Remember, it's only a couple of weeks since Home Secretary Theresa May told us there is no surveillance infrastructure. This is the logical result: let's create one, in a hurry, before anyone looks too close.

We especially can't rely on the 2016 sunset clause to make things all right. Because, as Michael Hanlon says with respect to airport security in The Spectator, it's never in a politician's interest to weaken security rules. The 2016 sunset clause is, to mangle Bruce Schneier''s favorite phrase, politics theater. Come 2016, what we'll be hearing is that we don't dare let this legislation lapse because we would be taking away powers the security services and law enforcement really need. By then, as Time magazine has noted, our homes will be keeping tabs on us, and think how helpful *that* data could be, intelligencewise?
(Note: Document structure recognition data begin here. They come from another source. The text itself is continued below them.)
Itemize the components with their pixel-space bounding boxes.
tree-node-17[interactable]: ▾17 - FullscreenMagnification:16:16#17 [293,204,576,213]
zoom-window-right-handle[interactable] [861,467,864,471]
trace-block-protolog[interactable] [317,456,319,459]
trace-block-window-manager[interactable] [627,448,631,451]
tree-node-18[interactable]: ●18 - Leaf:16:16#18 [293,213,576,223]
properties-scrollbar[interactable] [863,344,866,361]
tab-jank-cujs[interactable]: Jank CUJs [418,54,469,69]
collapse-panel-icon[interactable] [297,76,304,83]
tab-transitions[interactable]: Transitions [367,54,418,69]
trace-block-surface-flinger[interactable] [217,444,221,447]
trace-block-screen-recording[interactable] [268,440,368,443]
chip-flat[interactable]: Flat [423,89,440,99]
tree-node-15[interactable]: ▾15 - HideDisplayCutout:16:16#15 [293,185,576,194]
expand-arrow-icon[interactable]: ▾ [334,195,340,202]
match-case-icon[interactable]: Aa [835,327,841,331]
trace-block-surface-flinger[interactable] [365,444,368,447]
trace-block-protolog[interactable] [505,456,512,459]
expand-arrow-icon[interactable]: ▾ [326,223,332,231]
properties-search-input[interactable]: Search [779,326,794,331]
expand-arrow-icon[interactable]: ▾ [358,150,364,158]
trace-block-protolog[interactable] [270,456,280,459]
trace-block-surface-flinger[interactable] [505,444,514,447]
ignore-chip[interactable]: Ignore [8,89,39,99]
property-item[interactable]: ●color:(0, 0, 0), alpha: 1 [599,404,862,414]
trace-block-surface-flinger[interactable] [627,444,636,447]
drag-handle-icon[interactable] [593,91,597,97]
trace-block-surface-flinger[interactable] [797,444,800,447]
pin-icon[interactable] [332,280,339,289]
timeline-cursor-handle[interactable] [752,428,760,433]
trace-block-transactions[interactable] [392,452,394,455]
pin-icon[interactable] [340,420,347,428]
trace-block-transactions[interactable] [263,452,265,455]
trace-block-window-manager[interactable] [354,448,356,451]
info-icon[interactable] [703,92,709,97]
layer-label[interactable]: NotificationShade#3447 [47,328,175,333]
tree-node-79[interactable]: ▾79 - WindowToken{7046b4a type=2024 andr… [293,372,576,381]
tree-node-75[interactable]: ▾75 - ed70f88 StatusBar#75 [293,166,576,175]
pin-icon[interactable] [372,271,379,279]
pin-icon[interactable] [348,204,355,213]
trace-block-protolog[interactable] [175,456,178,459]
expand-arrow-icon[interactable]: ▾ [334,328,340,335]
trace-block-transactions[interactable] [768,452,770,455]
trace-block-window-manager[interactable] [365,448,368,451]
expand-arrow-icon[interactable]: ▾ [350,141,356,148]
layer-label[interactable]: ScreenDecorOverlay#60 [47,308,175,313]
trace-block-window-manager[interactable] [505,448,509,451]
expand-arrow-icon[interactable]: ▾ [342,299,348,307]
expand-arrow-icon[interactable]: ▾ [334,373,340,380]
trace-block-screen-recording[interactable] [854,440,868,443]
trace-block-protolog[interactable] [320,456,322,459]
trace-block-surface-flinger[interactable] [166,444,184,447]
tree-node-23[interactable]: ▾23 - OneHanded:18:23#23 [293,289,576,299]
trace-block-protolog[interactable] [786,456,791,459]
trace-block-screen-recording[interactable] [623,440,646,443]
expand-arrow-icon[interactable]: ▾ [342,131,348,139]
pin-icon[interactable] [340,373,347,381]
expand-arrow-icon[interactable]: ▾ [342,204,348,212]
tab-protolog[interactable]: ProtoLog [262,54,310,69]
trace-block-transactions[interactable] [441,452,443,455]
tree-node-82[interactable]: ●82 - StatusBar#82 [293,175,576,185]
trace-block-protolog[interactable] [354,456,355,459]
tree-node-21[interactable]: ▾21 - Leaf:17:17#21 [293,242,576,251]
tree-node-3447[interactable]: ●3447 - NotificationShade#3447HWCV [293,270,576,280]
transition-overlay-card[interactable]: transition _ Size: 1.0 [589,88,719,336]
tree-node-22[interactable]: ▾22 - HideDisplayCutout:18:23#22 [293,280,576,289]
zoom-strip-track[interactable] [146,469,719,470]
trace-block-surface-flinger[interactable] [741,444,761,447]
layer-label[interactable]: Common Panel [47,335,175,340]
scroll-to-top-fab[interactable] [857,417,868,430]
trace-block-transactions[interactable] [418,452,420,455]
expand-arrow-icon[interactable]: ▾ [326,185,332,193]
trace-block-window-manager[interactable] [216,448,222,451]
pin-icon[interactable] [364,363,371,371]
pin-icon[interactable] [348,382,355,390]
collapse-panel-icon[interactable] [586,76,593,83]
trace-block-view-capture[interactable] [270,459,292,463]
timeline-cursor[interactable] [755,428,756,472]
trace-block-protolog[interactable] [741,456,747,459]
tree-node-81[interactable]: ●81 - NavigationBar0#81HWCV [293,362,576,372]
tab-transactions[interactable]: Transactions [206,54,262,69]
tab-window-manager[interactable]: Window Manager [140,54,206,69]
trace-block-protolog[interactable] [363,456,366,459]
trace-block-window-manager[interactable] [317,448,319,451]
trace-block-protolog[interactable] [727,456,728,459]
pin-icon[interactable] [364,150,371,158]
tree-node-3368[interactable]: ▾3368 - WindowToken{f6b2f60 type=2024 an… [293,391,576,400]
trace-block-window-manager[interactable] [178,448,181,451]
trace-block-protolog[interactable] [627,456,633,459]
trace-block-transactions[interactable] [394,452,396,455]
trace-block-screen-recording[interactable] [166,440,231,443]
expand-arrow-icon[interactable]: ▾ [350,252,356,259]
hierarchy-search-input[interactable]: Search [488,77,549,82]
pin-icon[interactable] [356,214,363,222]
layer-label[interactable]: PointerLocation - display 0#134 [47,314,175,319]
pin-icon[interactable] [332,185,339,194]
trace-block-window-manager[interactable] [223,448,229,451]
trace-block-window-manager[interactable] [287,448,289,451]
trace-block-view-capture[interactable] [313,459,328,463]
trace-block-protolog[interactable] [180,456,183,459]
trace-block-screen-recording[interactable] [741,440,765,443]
It would be much better to force a halt now - or, failing that, to keep the legislation to its emergency knitting and jettison anything that doesn't specifically address the situation created by the judgment.

The Open Rights Group has suggestions for what to write to your MP.

Wendy M. Grossman is the 2013 winner of the Enigma Award. Her Web site has an extensive archive of her books, articles, and music, and an archive of earlier columns in this series. Stories about the border wars between cyberspace and real life are posted occasionally during the week at the net.wars Pinboard - or follow on Twitter.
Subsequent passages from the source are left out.